The rest of the opening passes in a blur. By noon, I’ve sold out almost completely. The cases have only a few items left. The register is full. The line outside has finally stopped forming. People are lingering at the tables, enjoying the space, talking to each other like this is a place they’ve always belonged.
Jax helps me clean up at one o’clock, which is shocking because he’s not usually helpful with actual labor, but he seemsinvested in the success of this day. Birdie is also helping. Piper has stopped taking photos and is clearing tables. Even Ryder is involved, which means someone has probably asked him to be involved, but he’s here anyway.
Jace has disappeared at some point—I didn’t see him leave, but his absence hits me the way absence hits when you’ve started looking for specific people. I look around the kitchen and the truth lands: he’s not here and I don’t know when he left.
By two o’clock, the bakery is clean and the people have all gone home. Dotty’s mugs are washed and put away carefully. The flowers are still on the shelves, still beautiful. The benches are cleared. The register is closed. The day is done.
I’m standing in my empty bakery at two in the afternoon on the day of my grand opening and I’m thinking about the next two weeks like they’re a countdown to something I’m not ready to face.
Fourteen days until I have to decide what my life looks like.
Fourteen days until I have to choose whether to stay in Ashwood Falls or go to Portland.
Fourteen days until I have to accept or reject the future that I promised myself.
Chapter 18
Jace
Marco arrives on a Tuesday.
Piper texts a photo. Man in loafers. No socks. Alaska doesn’t forgive that.
“Incoming,” Piper’s text says. “Gabby’s ex. He’s at The Ashwood Café.”

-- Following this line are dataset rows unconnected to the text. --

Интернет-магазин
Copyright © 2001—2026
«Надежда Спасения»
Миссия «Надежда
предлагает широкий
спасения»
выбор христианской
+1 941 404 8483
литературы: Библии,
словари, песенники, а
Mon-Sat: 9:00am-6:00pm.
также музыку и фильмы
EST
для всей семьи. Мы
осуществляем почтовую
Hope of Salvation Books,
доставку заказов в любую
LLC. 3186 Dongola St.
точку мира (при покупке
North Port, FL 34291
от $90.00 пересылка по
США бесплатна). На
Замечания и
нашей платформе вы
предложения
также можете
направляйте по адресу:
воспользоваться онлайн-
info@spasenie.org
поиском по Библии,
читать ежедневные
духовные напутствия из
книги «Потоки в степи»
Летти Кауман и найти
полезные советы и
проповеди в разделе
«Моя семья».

I don’t go to Dotty’s immediately. I tell myself it’s because I have work—there’s a cabinet order waiting, something about hidden drawers and precision measurements—but it’s a lie and I know it’s a lie. I’m I avoid. Wait for him to disappear the way outsiders do when Alaska rejects them.
He doesn’t disappear.
By Thursday, Marco has been to the bakery. I know this because the whole town is talking about it, and small towns are the opposite of secret. He’s charming, apparently. He’s from Austin. He’s in the pastry business. He’s Gabby’s ex. He wants her back.
The problem is that she’s not there when he shows up at the bakery. Piper tells me this. She appears at my workshop like she does, with updates, like she’s my personal intelligence agency, which she absolutely is.

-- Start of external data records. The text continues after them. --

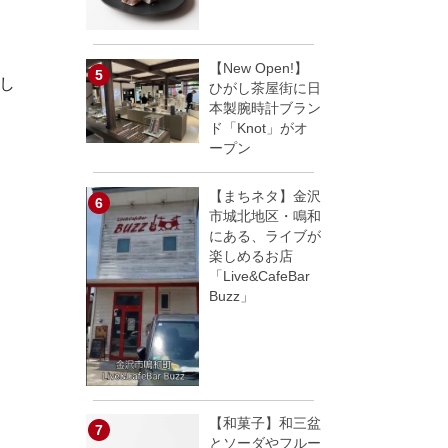
【New Open!】
し
ひがし茶屋街に日
本製腕時計ブラン
ド「Knot」がオ
ープン
【まちネタ】金沢
市城北地区・鳴和
にある、ライブが
楽しめるお店
「Live&CafeBar
Buzz」
【和菓子】和三盆
とソーダやフルー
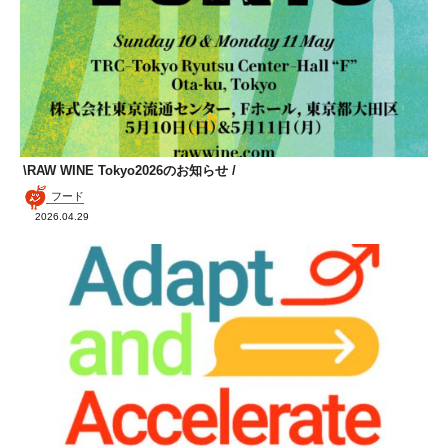
\RAW WINE Tokyo2026のお知らせ /
フード
2026.04.29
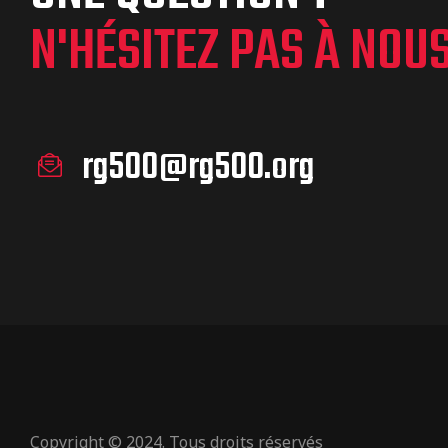
N'HÉSITEZ PAS À NOU
rg500@rg500.org
Copyright © 2024. Tous droits réservés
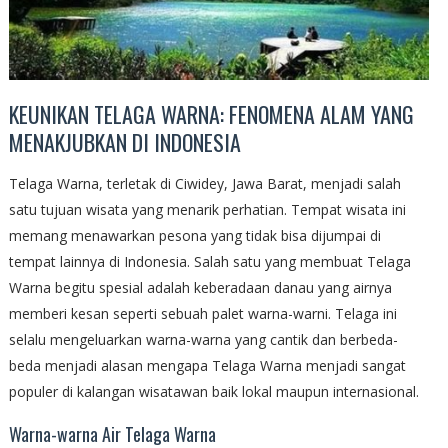
KEUNIKAN TELAGA WARNA: FENOMENA ALAM YANG
MENAKJUBKAN DI INDONESIA
Telaga Warna, terletak di Ciwidey, Jawa Barat, menjadi salah
satu tujuan wisata yang menarik perhatian. Tempat wisata ini
memang menawarkan pesona yang tidak bisa dijumpai di
tempat lainnya di Indonesia. Salah satu yang membuat Telaga
Warna begitu spesial adalah keberadaan danau yang airnya
memberi kesan seperti sebuah palet warna-warni. Telaga ini
selalu mengeluarkan warna-warna yang cantik dan berbeda-
beda menjadi alasan mengapa Telaga Warna menjadi sangat
populer di kalangan wisatawan baik lokal maupun internasional.
Warna-warna Air Telaga Warna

“He showed up looking for Gabby,” Piper says. “She was at a vendor meeting with Patrice. He waited for an hour. Bought a salmon croissant. Ate it. Looked like he was having a religious experience. Now he’s staying at the B&B and telling people he’s going to convince her to come back to Austin.”
I don’t respond. What’s there to say? The future that’s been lurking in the background for weeks is suddenly showing up in loafers and telling Gabby’s story to anyone who’ll listen.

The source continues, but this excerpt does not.